Write-downs related to CDOs and subprime mortgage-backed securities totaled $1.11 a share during October, Wachovia said. Net write-downs for the third quarter were 35 cents a share.
The market for these assets "have remained extraordinarily volatile in the first week of November with additional rating agencies' downgrades ... and credit spread widening and illiquidity."
More write-downs coming out of Wall Street have heightened fears the fallout from the subprime turmoil is spreading deeper into credit markets. American International Group Inc. (AIG:
American International Group, Inc earlier this week joined the chorus of firms disclosing subprime-related losses.
"While it is unclear if these write-downs are enough, the remaining CDO exposure of $676 million is well below that of others," wrote analysts at Deutsche Bank in a research note on the Wachovia filing.

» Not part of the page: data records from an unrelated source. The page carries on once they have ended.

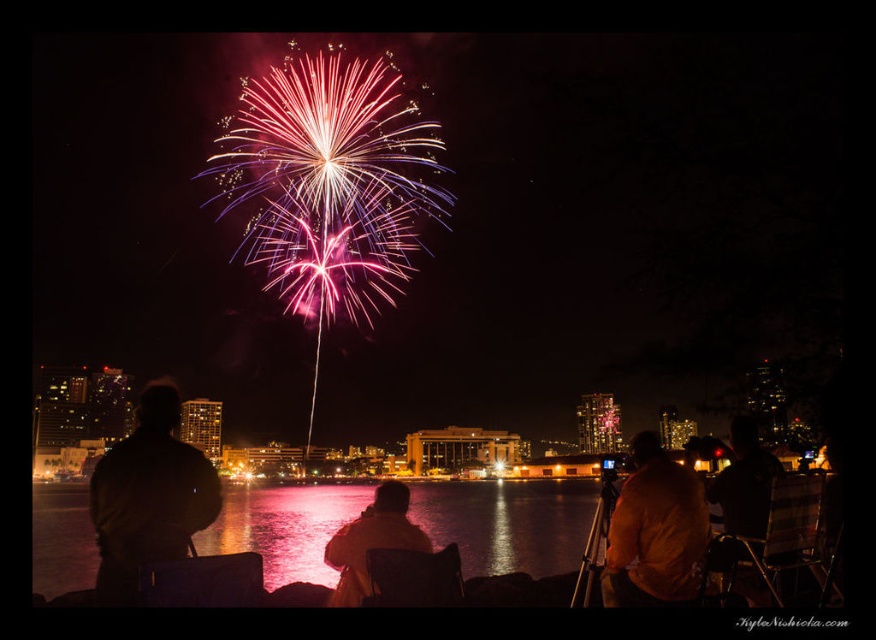 Between glossy reflective water at center and matte yellow jacket at center, which one appears on the left side from the viewer's perspective?

Positioned to the left is glossy reflective water at center.

Is glossy reflective water at center bigger than matte yellow jacket at center?

Yes, glossy reflective water at center is bigger than matte yellow jacket at center.

Does point (514, 524) come behind point (355, 531)?

That is True.

This screenshot has width=876, height=640. I want to click on glossy reflective water at center, so click(x=507, y=522).

Is dark brown leather jacket at left shorter than matte yellow jacket at center?

No.

The width and height of the screenshot is (876, 640). I want to click on dark brown leather jacket at left, so click(x=147, y=497).

Who is positioned more to the left, orange cotton shirt at lower right or matte yellow jacket at center?

From the viewer's perspective, matte yellow jacket at center appears more on the left side.

Can you confirm if orange cotton shirt at lower right is shorter than matte yellow jacket at center?

In fact, orange cotton shirt at lower right may be taller than matte yellow jacket at center.

Measure the distance between point (691, 596) and camera.

Point (691, 596) is 505.98 meters away from camera.

Identify the location of orange cotton shirt at lower right. This screenshot has height=640, width=876. (655, 531).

They estimated that Morgan Stanley has $6 billion in CDO exposure, Merrill Lynch & Co. has $42 billion.
The analysts said the extra loan-loss provisions of between $500 million and $600 million are related to Wachovia's acquisition of mortgage company Golden West Financial. "As such, we believe the company is trying to get ahead of likely higher future mortgage losses in California," they wrote. Last year, Wachovia bought Golden West for $26 billion.
"Nevertheless, we consider this to be negative news," Deutsche Bank said. "Per the investment bank, management indicated that it would stay the course but we wonder if additional changes could be needed. Second, per Golden West, it now becomes even more obvious that Wachovia purchased the thrift at the wrong time of the cycle."
"Perhaps more important than the valuation write-downs is the need to build the loan loss reserves for credit quality deterioration," wrote Stifel Nicolaus & Co. analysts in a report Friday. "The need for additional valuation write-downs was becoming evident in recent weeks, so the Street knew it was coming. But the credit losses may not have been as expected."
The analysts lowered their fourth-quarter profit estimate for Wachovia to 55 cents a share from $1.10.
"Everyone keeps hoping that the worst is over, but we expect to see continued negative news as the fallout from the subprime lending spree spreads," said Walter O'Haire, senior analyst at financial research and consulting firm Celent.
"The hangover is not only painful, but there is no near end in sight," he said. "To complicate matters, there is still disagreement on how to best arrive at a 'market value' for various complex debt derivatives [and] securities, since almost no one wants to own the paper and there is little to no market for it today."